THURSDAY, APRIL 25
SCRIPTURE: Luke 7:1-10
By: Jeremy Witt
In today’s reading, we see a shift in what Luke gives attention to, from his ministry focusing upon the Jews to now we see Jesus’ ministering to a Gentile. This passage is also found in Matthew 8:5-13. You should go and read that before reading further. Notice the diversity of characters in race, religion, and economics. We see Jewish elders standing up for a Gentile, which was not exactly common. We see Jews speaking up for a Roman soldier which is even more uncommon. We see the Roman centurion caring about a slave. We see a Gentile, a soldier no less, caring about his slave. The social standing of these people are nowhere near the same nor are they close in religion. Romans typically had a god for everything. We see Jesus encountered by Jewish elders. We see the Roman centurion and his trust in Jesus and care for the “lesser” person (by standards of that day), and we see Jesus crossing all these barriers and cultural norms to bring healing by His spoken word.
Pardon me as my ADD has kicked in. How did Jesus heal? He healed by His spoken Word. What does John 1:1 say about the Word? In the beginning, was the Word, and the Word was with God and was God. Who was the Word? It is Jesus! Where was Jesus in the Creation account? Genesis 1:3 is where we see the Word appear. God spoke what? He spoke words, and what does He create? He creates light. And who is the light of the world? John 8:12 tells us that it is Jesus is the light of the world. 1 John 1:5-7 has a few words on the light as well. So Jesus truly healed the slave in Himself and through Himself as He is the Word and the Light.
Now what we also see is that Jesus affects people regardless of race as we most likely have 3 different races here with the Jews, Gentile, and slave. We see 3 different social and economic situations, and we could have 3 different religions. The intersection of it all is Jesus who brings them all together. There really is a whole lot going on in this passage that shows us how Jesus is all-powerful over the biggest social and cultural barriers. We need to see beyond these cultural barriers as well.
If you read today’s reading along with the Matthew passage, there appears to be a contradiction. However, what we miss today are the norms of the culture of that day. People of standing would send messengers to speak on their behalf all the time. It would be like an ambassador speaking for the President today. It was considered to be speaking to the person themselves when a messenger would speak. Therefore, in speaking to the centurion’s messengers, Jesus was dealing with the man himself. When the messengers speak the words from the centurion of how his servants would do this as he commanded, they were truly carrying out his instructions directly. Therefore, there is not a contradiction when we understand this practice.
In my opinion, the most amazing thing in this passage is the faith of the centurion.
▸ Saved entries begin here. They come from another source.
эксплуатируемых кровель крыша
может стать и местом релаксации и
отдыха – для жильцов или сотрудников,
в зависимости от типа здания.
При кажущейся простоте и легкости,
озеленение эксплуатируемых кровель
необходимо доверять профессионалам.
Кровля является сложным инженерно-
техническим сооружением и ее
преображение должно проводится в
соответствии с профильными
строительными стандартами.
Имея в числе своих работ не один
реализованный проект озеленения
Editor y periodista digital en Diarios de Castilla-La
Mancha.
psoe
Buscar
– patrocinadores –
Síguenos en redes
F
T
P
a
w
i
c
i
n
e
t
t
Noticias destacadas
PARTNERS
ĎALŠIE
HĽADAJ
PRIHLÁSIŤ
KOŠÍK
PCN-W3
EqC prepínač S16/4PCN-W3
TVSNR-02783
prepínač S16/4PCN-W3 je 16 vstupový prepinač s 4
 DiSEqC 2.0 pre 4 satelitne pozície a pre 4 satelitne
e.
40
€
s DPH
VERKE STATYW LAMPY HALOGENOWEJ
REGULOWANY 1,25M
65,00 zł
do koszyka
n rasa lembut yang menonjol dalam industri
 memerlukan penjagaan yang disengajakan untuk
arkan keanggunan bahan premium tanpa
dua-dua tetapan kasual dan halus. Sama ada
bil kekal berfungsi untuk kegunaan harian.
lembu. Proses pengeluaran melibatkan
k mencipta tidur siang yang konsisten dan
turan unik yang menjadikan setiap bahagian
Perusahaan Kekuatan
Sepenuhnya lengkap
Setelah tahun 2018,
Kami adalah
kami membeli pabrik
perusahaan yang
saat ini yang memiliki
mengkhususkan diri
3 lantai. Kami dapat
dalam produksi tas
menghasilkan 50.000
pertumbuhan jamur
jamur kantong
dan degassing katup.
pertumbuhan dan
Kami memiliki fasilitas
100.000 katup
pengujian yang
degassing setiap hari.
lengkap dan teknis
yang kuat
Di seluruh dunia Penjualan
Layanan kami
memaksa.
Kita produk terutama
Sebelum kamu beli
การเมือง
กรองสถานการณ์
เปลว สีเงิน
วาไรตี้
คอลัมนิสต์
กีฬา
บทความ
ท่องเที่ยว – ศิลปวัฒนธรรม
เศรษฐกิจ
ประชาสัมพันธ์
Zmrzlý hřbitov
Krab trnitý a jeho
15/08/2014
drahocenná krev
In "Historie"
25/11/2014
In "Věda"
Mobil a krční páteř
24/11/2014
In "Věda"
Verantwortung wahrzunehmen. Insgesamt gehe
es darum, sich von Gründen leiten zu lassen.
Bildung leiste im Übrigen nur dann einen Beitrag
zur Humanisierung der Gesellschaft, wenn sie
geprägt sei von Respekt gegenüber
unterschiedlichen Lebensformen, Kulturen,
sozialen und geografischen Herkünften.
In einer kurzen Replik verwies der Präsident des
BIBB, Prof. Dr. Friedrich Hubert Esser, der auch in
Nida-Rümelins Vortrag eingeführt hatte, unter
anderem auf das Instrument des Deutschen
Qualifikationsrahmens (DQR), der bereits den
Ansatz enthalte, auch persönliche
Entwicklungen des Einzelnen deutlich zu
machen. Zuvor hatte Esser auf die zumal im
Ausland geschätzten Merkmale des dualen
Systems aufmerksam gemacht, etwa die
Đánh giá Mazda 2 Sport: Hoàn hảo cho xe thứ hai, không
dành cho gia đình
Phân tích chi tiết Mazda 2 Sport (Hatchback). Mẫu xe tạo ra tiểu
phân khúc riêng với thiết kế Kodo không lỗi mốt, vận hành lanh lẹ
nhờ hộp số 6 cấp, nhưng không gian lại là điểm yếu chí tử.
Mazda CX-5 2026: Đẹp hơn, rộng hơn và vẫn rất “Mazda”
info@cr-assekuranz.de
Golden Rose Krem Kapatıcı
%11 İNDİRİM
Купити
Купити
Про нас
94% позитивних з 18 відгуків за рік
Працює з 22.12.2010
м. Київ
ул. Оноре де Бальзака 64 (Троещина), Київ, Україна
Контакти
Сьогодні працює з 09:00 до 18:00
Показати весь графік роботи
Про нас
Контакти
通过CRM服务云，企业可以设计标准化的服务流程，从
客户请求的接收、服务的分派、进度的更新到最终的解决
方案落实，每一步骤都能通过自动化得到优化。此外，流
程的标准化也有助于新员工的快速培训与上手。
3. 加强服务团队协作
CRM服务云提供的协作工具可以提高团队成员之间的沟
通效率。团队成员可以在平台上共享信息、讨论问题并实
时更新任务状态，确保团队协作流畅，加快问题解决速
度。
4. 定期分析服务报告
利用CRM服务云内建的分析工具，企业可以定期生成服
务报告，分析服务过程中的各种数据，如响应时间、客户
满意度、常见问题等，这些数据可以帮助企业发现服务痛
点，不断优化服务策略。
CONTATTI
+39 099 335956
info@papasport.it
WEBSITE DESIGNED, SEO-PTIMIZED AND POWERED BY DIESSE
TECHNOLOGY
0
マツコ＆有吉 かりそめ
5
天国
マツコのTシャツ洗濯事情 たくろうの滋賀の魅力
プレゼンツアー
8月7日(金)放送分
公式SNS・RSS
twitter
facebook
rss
He was a Roman soldier which typically are viewed negatively in Scripture especially by the Jews. They would use their position and power to take advantage of the Jews. The fact that the man trusted that Jesus would not need to come to his home but only speak the words would be big for a Jew, but even more miraculous for a pagan Gentile to do. How might we better understand this? Think of him more as an atheist/agnostic who was trusting and believing in Jesus’ spoken words. Notice what Jesus says in verses 9-10. His faith was big and he trusted in Jesus more than anyone else in all of Israel. That speaks volumes on his faith.
What does this say to us? Who do you relate to most in this passage? Are you like the slave who is sick and just needs healing? Are you like the Jews who are trying to help a person? Are you like the centurion who will trust even the spoken word of Jesus? We can always go deeper into this application, but honestly, I am convicted of my lack of faith. I find myself doubting more than believing. Lord, help my faith to be more like the centurion!